THE INPUT →
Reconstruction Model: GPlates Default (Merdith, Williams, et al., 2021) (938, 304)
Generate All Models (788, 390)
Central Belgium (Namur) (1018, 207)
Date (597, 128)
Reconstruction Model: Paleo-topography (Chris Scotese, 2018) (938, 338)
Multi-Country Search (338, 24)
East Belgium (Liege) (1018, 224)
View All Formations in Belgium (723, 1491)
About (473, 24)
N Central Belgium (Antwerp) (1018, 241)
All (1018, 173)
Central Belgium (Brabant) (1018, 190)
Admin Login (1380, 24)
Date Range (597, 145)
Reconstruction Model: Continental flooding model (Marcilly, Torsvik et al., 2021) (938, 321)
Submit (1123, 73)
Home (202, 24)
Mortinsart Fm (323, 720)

PROMPT → Transcription of the entire listing, word for word, is required.

ANSWER TO THIS TASK →
Reconstruction Model: GPlates Default (Merdith, Williams, et al., 2021) (938, 304)
Generate All Models (788, 390)
Central Belgium (Namur) (1018, 207)
Date (597, 128)
Reconstruction Model: Paleo-topography (Chris Scotese, 2018) (938, 338)
Multi-Country Search (338, 24)
East Belgium (Liege) (1018, 224)
View All Formations in Belgium (723, 1491)
About (473, 24)
N Central Belgium (Antwerp) (1018, 241)
All (1018, 173)
Central Belgium (Brabant) (1018, 190)
Admin Login (1380, 24)
Date Range (597, 145)
Reconstruction Model: Continental flooding model (Marcilly, Torsvik et al., 2021) (938, 321)
Submit (1123, 73)
Home (202, 24)
Mortinsart Fm (323, 720)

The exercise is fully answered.